*** Source information Section Begins ***

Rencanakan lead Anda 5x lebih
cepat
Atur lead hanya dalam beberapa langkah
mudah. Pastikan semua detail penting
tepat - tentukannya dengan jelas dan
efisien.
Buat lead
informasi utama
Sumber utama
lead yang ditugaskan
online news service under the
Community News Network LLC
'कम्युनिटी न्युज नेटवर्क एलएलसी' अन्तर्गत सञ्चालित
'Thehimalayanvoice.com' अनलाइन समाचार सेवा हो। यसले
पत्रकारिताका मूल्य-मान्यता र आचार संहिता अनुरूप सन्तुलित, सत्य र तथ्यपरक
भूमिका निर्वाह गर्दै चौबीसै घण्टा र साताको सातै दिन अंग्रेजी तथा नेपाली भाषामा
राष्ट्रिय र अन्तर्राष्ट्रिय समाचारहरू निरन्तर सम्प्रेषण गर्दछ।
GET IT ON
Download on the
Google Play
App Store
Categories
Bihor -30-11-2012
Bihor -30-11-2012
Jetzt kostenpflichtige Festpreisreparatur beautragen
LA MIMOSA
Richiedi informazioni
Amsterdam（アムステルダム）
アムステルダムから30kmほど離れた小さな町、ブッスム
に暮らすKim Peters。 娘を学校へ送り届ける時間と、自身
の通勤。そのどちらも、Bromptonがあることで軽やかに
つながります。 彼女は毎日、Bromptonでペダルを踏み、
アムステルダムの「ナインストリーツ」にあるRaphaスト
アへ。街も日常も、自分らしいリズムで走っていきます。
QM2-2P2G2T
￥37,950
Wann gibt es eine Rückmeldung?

*** Source information Section Ends ***

• Assigned task: Beginning with the line that contains "に暮らすKim Peters。 娘を学校へ送り届ける時間と、自身", each line of the records above through the last one must be printed word for word.

• Response box:
に暮らすKim Peters。 娘を学校へ送り届ける時間と、自身
の通勤。そのどちらも、Bromptonがあることで軽やかに
つながります。 彼女は毎日、Bromptonでペダルを踏み、
アムステルダムの「ナインストリーツ」にあるRaphaスト
アへ。街も日常も、自分らしいリズムで走っていきます。
QM2-2P2G2T
￥37,950
Wann gibt es eine Rückmeldung?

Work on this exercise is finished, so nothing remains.